### Exercise brief
Wherever "Canapés" appears in the records below, copy the line that holds it.

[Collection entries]
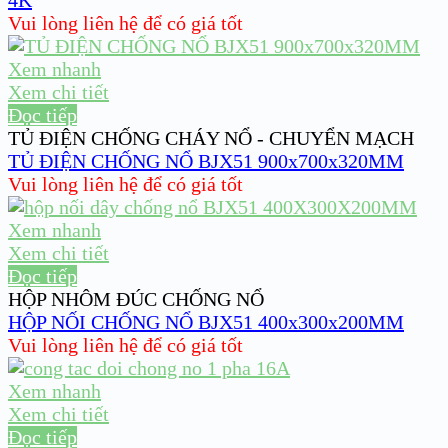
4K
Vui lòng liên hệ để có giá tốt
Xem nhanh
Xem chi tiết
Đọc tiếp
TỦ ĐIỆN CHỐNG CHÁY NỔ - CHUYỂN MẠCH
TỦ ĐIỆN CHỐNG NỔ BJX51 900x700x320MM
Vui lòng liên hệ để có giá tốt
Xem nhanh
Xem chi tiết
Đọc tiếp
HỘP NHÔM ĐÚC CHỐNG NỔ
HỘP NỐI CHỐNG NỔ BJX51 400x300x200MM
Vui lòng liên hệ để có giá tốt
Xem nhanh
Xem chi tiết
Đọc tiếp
--
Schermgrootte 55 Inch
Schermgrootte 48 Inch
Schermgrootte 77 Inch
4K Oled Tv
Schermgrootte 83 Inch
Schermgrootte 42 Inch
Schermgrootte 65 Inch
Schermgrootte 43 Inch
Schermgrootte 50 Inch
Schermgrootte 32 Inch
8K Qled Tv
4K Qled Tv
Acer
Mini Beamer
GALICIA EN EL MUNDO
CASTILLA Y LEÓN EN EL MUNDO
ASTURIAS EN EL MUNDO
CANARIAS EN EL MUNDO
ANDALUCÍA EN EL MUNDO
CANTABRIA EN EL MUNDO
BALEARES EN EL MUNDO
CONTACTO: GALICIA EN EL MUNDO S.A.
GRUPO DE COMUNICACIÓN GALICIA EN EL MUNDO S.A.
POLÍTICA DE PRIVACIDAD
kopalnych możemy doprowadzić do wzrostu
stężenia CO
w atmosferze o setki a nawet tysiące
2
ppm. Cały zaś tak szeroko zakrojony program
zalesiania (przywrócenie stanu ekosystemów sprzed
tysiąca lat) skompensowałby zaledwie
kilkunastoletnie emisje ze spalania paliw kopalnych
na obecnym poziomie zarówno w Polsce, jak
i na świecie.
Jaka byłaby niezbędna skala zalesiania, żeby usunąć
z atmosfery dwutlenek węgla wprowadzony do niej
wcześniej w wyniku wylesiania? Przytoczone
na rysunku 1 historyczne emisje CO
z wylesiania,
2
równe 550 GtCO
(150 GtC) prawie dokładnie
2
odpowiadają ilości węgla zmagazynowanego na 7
* * *
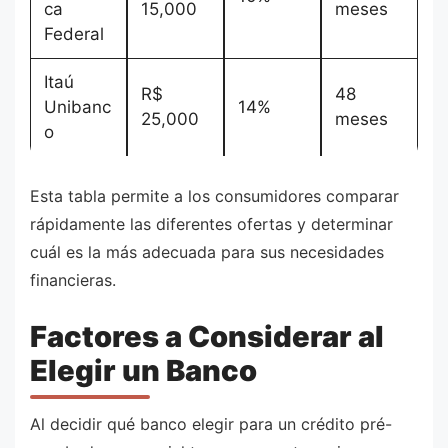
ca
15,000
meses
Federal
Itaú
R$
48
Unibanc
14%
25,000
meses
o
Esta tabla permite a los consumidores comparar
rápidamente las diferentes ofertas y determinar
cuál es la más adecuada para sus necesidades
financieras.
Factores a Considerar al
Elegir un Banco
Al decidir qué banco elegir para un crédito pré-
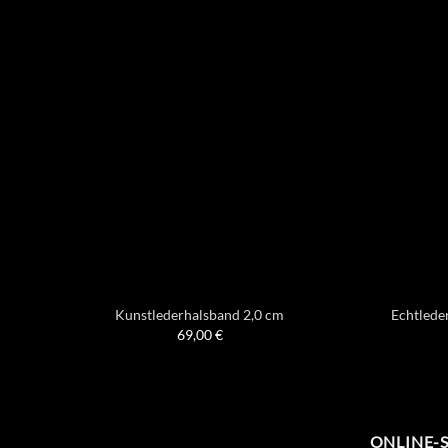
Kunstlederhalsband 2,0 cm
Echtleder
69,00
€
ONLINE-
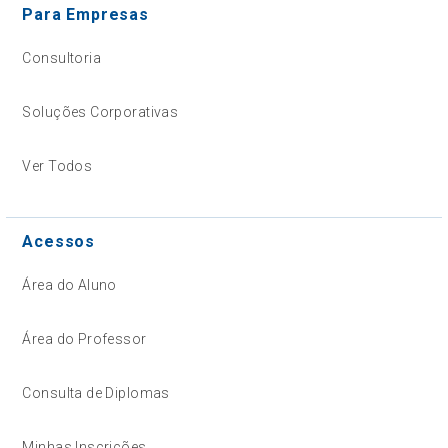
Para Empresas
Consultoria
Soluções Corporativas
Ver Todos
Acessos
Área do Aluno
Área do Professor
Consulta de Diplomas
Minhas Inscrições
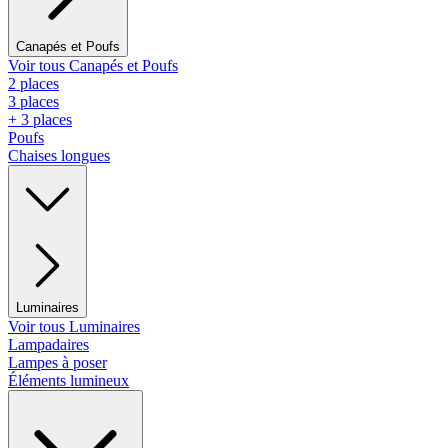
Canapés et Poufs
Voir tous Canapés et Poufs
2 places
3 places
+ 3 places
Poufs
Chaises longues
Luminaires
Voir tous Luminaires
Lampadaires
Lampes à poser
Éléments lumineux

### Task result
Canapés et Poufs
Voir tous Canapés et Poufs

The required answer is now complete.